Falling snow and vertiginous slopes conspired almost to slow time on the Tre Cime di Lavaredo, and the final four kilometres of stage 20 of the Giro d’Italia seemed like something of a microcosm for the race as a whole.

For 1500 metres, Rigoberto Uran (Sky) succeeded in withstanding Vincenzo Nibali’s forcing but with a shade under three kilometres to go, the maglia rosa passed boldly into the curtain of snow ahead and into a realm of his own.

As has been the case since Nibali took flight on the Jafferau last weekend, Uran’s focus then quickly shifted from matching the pink jersey to edging away from Cadel Evans (BMC). Uran trailed the Australian by ten seconds coming into Saturday’s stage and the final kick up to Tre Cime di Lavaredo was his last chance to dislodge Evans from second place overall.

“It was a really difficult today especially with the weather, so I had to hang tough,” Uran said afterwards. “I was feeling good but not enough to stay with Nibali, so I followed my own rhythm to the finish.”

By the time Nibali launched his decisive attack, a struggling Evans was off the back of the leading group and already fading into a grey impalpable world behind, while Uran had an ally of circumstance in the shape of Carlos Betancur (Ag2r-La Mondiale), who was looking to divest Rafal Majka (Saxo-Tinkoff) of the white jersey.

The two Colombians inched away from Evans, who put up fierce resistance to their advance until his hopes dwindled and then definitively dissolved in the final kilometre. By that point, as the snow swirled ever more furiously around the summit, Uran and Betancur had been joined by their fellow countryman Fabio Duarte (Colombia) and the trio collaborated as best they could in the conditions.

“Yeah, they were going well,” Uran said. “Betancur, Duarte and I did a good job in the end, I think.”

At the finish, Uran emerged from the gloom to cross the line in third place, 19 seconds behind Nibali but with a time bonus and a buffer of more than a minute on a flagging Evans. It was enough to seal second place overall, 1:09 ahead of Evans but some 4:43 behind Nibali.

“Moving up from third to second changes a lot but first place was untouchable,” Uran admitted. “Nibali was unbeatable at this Giro. You saw what he did again today, he was really very good. So I think for me and for Sky, this second place is a great result.”

The extreme weather at this Giro has tested the sturdiest of constitutions and Uran cut a glum figure when he crossed the line.
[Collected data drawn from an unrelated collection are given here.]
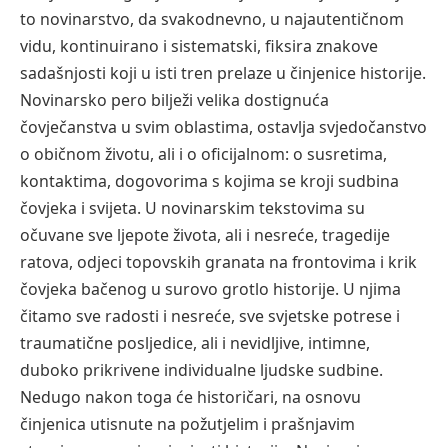
to novinarstvo, da svakodnevno, u najautentičnom
vidu, kontinuirano i sistematski, fiksira znakove
sadašnjosti koji u isti tren prelaze u činjenice historije.
Novinarsko pero bilježi velika dostignuća
čovječanstva u svim oblastima, ostavlja svjedočanstvo
o običnom životu, ali i o oficijalnom: o susretima,
kontaktima, dogovorima s kojima se kroji sudbina
čovjeka i svijeta. U novinarskim tekstovima su
očuvane sve ljepote života, ali i nesreće, tragedije
ratova, odjeci topovskih granata na frontovima i krik
čovjeka bačenog u surovo grotlo historije. U njima
čitamo sve radosti i nesreće, sve svjetske potrese i
traumatične posljedice, ali i nevidljive, intimne,
duboko prikrivene individualne ljudske sudbine.
Nedugo nakon toga će historičari, na osnovu
činjenica utisnute na požutjelim i prašnjavim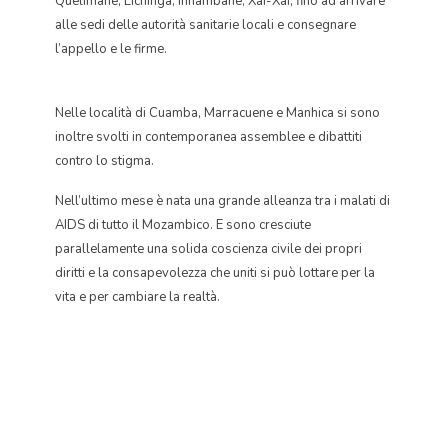
Quelimane, Lichinga, Inhambane, Xai-Xai, fino ad arrivare
alle sedi delle autorità sanitarie locali e consegnare
l’appello e le firme.
Nelle località di Cuamba, Marracuene e Manhica si sono
inoltre svolti in contemporanea assemblee e dibattiti
contro lo stigma.
Nell’ultimo mese è nata una grande alleanza tra i malati di
AIDS di tutto il Mozambico. E sono cresciute
parallelamente una solida coscienza civile dei propri
diritti e la consapevolezza che uniti si può lottare per la
vita e per cambiare la realtà.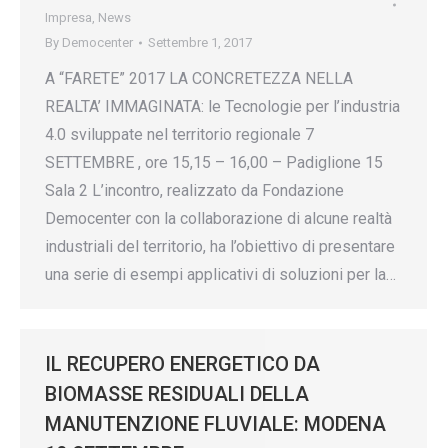
Impresa
,
News
By
Democenter
Settembre 1, 2017
A “FARETE” 2017 LA CONCRETEZZA NELLA
REALTA’ IMMAGINATA: le Tecnologie per l’industria
4.0 sviluppate nel territorio regionale 7
SETTEMBRE , ore 15,15 – 16,00 – Padiglione 15
Sala 2 L’incontro, realizzato da Fondazione
Democenter con la collaborazione di alcune realtà
industriali del territorio, ha l’obiettivo di presentare
una serie di esempi applicativi di soluzioni per la…
IL RECUPERO ENERGETICO DA
BIOMASSE RESIDUALI DELLA
MANUTENZIONE FLUVIALE: MODENA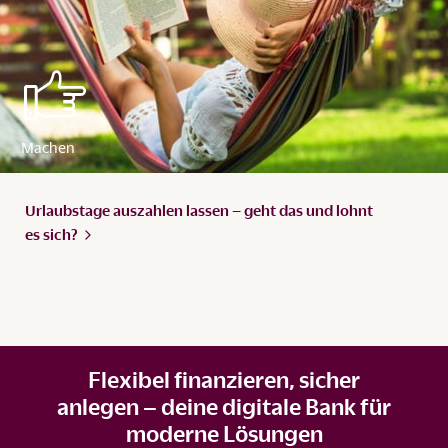
Urlaubstage auszahlen lassen – geht das und lohnt
es
sich?
Flexibel finanzieren, sicher
anlegen – deine digitale Bank für
moderne Lösungen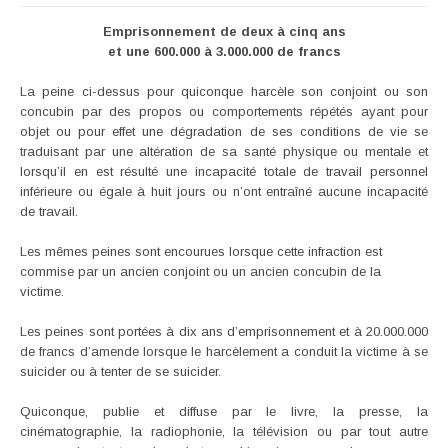
Emprisonnement de deux à cinq ans
et une 600.000 à 3.000.000 de francs
La peine ci-dessus pour quiconque harcèle son conjoint ou son
concubin par des propos ou comportements répétés ayant pour
objet ou pour effet une dégradation de ses conditions de vie se
traduisant par une altération de sa santé physique ou mentale et
lorsqu’il en est résulté une incapacité totale de travail personnel
inférieure ou égale à huit jours ou n’ont entraîné aucune incapacité
de travail.
Les mêmes peines sont encourues lorsque cette infraction est
commise par un ancien conjoint ou un ancien concubin de la
victime.
Les peines sont portées à dix ans d’emprisonnement et à 20.000.000
de francs d’amende lorsque le harcèlement a conduit la victime à se
suicider ou à tenter de se suicider.
Quiconque, publie et diffuse par le livre, la presse, la
cinématographie, la radiophonie, la télévision ou par tout autre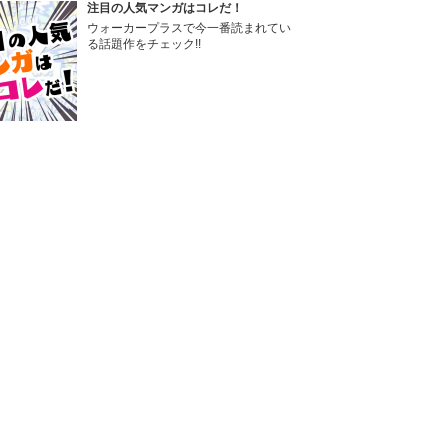
注目の人気マンガはコレだ！
ウォーカープラスで今一番読まれてい
る話題作をチェック!!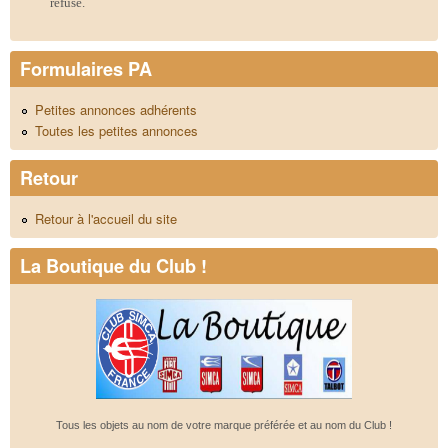
refusé.
Formulaires PA
Petites annonces adhérents
Toutes les petites annonces
Retour
Retour à l'accueil du site
La Boutique du Club !
Tous les objets au nom de votre marque préférée et au nom du Club !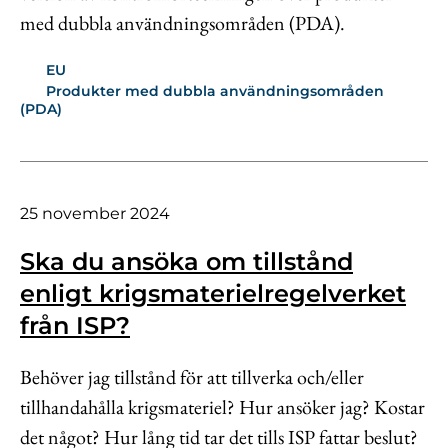
med dubbla användningsområden (PDA).
EU
Produkter med dubbla användningsområden
(PDA)
25 november 2024
Ska du ansöka om tillstånd
enligt krigsmaterielregelverket
från ISP?
Behöver jag tillstånd för att tillverka och/eller
tillhandahålla krigsmateriel? Hur ansöker jag? Kostar
det något? Hur lång tid tar det tills ISP fattar beslut?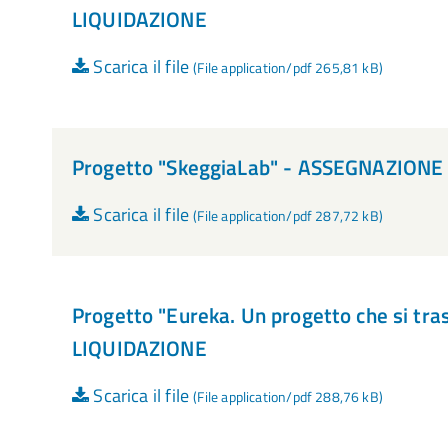
LIQUIDAZIONE
Scarica il file
(File application/pdf 265,81 kB)
Progetto "SkeggiaLab" - ASSEGNAZIONE
Scarica il file
(File application/pdf 287,72 kB)
Progetto "Eureka. Un progetto che si t
LIQUIDAZIONE
Scarica il file
(File application/pdf 288,76 kB)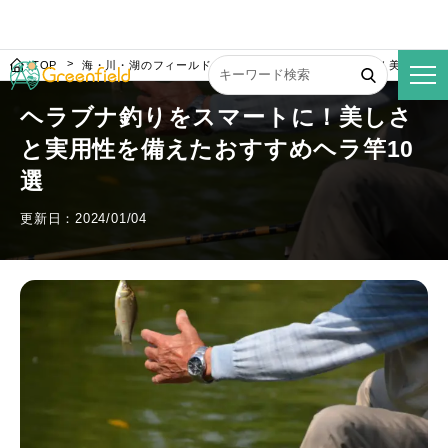
TOP
海・川・湖のフィールド
ヘラブナ釣りをスマートに！美しさと実
ヘラブナ釣りをスマートに！美しさ
と実用性を備えたおすすめヘラ竿10
選
更新日：2024/01/04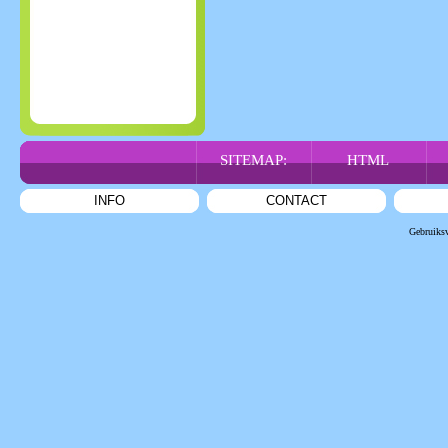
SITEMAP:
HTML
INFO
CONTACT
Gebruiks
The mane of hair that inspired Gazzetta dello Sport to label him the Mick Jagger of cycling was flecked with snow, and he was shepherded immediately away from the waiting media and towards a tent past the finish area to change.
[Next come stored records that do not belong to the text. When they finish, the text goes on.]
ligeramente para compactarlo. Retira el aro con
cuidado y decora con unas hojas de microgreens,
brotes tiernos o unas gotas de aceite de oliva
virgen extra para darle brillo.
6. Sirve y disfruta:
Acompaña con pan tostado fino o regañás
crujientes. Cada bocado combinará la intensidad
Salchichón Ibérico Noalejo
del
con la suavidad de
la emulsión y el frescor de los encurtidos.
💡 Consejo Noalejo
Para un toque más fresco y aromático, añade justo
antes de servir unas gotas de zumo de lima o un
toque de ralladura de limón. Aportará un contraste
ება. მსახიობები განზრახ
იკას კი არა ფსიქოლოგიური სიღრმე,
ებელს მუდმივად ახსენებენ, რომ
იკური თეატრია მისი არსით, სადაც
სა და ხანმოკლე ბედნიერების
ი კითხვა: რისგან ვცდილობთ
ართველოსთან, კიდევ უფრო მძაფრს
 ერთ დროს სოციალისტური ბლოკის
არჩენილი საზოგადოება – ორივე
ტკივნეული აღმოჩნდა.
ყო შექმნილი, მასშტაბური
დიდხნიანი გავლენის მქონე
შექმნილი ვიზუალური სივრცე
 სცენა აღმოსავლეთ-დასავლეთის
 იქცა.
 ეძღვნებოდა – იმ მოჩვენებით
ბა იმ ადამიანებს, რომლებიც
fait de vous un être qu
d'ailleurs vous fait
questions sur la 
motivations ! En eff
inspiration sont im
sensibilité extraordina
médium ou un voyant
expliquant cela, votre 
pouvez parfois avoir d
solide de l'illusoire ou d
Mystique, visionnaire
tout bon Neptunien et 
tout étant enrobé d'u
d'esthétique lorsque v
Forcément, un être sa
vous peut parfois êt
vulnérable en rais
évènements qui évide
Ten minutes later, however, now dressed in a tracksuit and with his hood wrapped tightly around him, Uran was able to smile about the day’s conditions. “No, I’ve never experienced weather like today in a race,” he laughed. “Never, never, never.”
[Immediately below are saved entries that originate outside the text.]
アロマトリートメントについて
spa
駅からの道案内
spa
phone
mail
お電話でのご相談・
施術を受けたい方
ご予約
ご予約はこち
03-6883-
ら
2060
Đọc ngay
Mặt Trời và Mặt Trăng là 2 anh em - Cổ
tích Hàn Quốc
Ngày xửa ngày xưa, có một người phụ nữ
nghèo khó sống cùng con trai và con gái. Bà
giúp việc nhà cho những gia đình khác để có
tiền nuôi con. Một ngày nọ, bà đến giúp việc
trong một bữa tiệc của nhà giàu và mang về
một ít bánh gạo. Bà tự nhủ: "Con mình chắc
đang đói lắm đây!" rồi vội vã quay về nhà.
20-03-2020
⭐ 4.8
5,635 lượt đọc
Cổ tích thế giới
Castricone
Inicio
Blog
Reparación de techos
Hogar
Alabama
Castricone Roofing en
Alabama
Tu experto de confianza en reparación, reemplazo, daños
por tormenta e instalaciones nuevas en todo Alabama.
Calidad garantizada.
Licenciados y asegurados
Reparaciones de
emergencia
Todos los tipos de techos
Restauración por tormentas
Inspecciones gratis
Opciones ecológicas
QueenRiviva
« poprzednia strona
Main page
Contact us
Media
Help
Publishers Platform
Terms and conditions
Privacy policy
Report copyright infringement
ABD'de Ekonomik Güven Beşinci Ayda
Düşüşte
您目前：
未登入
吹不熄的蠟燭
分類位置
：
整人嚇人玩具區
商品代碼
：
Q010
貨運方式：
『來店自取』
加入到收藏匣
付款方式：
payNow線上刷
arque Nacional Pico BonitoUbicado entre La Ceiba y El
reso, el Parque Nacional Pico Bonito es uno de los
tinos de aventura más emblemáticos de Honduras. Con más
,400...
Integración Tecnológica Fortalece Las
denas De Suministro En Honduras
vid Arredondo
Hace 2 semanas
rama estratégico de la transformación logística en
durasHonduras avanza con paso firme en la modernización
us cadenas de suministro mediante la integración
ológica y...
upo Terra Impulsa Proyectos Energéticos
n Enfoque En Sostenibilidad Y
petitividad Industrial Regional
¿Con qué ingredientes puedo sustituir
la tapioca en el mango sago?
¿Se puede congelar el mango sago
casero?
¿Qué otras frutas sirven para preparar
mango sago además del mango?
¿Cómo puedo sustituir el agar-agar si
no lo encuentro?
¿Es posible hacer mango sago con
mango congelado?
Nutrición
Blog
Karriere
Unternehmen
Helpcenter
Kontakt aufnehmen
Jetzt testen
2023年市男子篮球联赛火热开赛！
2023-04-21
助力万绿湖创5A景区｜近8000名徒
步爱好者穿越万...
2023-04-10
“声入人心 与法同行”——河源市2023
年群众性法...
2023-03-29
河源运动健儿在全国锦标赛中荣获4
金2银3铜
Even so, Uran held tough in the conditions, just as he has held tough throughout a Giro that saw his status alter dramatically. Uran arrived in Naples three weeks ago to serve as a gregario di lusso for Bradley Wiggins but was thrust into the role of team leader after the Englishman’s premature abandon.

Already linked with a move to Omega Pharma-QuickStep as the Giro began, Uran now finds himself in a strong negotiating position as his Sky contract winds down at the end of this year.

“I got as much as I could out of today and out of this Giro because first place was always going to be very difficult,” Uran said. “But I think it was a good result for me and for Sky.”